Arthritis Care Res (Hoboken). 2024 Jun;76(6):895-903. doi: 10.1002/acr.25304. Epub 2024 Feb 15.
We evaluated the measurement properties of the Oxford Shoulder Score (OSS) and estimated the minimal clinically important change (MCIC) in patients undergoing primary total shoulder replacement in Australia.
Deidentified data from the Australian Orthopaedic Association National Joint Replacement Registry were used for this analysis. Pre- and 6-month postoperative OSS scores were used, with the 5-level EuroQoL quality of life instrument and shoulder pain scores used as comparators. Floor and ceiling effects, internal consistency reliability, construct validity, and responsiveness to change were evaluated using standard psychometric methods. Mean change and predictive modeling approaches (with and without adjustment for the proportion of improved patients) were used to calculate MCIC thresholds, with patient-perceived improvement after surgery as the anchor.

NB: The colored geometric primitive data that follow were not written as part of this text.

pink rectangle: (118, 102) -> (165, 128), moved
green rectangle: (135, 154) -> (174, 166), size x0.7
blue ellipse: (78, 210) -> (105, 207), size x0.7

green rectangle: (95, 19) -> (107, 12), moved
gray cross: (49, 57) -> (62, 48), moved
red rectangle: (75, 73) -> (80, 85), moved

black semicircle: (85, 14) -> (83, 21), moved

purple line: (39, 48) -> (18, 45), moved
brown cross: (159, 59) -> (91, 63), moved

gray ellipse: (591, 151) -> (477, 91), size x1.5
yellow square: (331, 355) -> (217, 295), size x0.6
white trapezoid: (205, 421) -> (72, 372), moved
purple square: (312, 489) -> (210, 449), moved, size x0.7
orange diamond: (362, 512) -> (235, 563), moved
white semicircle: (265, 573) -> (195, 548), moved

Preoperative OSS data were available for 1,117 patients (59% female; 90% aged ≥60 years) undergoing primary total shoulder replacement. No floor or ceiling effects were observed pre- or postoperatively. The OSS showed high internal consistency reliability (Cronbach alpha >0.89), good construct validity, and high responsiveness to change (effect size 1.88). The MCIC derived from the mean change method was 6.50 points (95% confidence interval [95% CI] 4.41-8.61). The predictive modeling approach produced an MCIC estimate of 8.42 points (95% CI 5.68-12.23) after adjustment.
The OSS has good measurement properties to capture pain and function outcomes after shoulder replacement procedures and is highly responsive to change. Based on robust methods, an increase in OSS scores of at least eight points can be considered as meaningful improvement after surgery from the patient's perspective.

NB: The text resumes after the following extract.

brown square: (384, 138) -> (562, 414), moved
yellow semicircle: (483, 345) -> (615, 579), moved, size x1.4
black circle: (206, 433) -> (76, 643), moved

我们评估了牛津肩部评分(OSS)的测量特性,并估计了澳大利亚接受初次全肩关节置换术的患者的最小临床重要变化(MCIC)。
本分析使用了澳大利亚矫形协会国家关节置换登记处的匿名数据。使用术前和术后 6 个月的 OSS 评分,并将 5 级欧洲生活质量量表和肩部疼痛评分作为对照。使用标准心理测量方法评估地板和天花板效应、内部一致性可靠性、结构有效性和对变化的反应性。使用平均变化和预测模型方法(包括和不包括调整改善患者比例)来计算 MCIC 阈值,以手术后患者的自我感知改善为锚点。
共有 1117 例(59%为女性;90%年龄≥60 岁)接受初次全肩关节置换术的患者可获得术前 OSS 数据。术前和术后均未观察到地板或天花板效应。OSS 显示出较高的内部一致性可靠性(Cronbach alpha >0.89)、良好的结构有效性和对变化的高反应性(效应量 1.88)。基于平均变化方法得出的 MCIC 值为 6.50 分(95%置信区间 [95%CI] 4.41-8.61)。调整后预测模型方法得出的 MCIC 估计值为 8.42 分(95%CI 5.68-12.23)。
OSS 具有良好的测量特性,可用于捕捉肩部置换手术后的疼痛和功能结果,并且对变化高度敏感。基于可靠的方法,从患者的角度来看,OSS 评分至少增加 8 分可以被认为是手术后有意义的改善。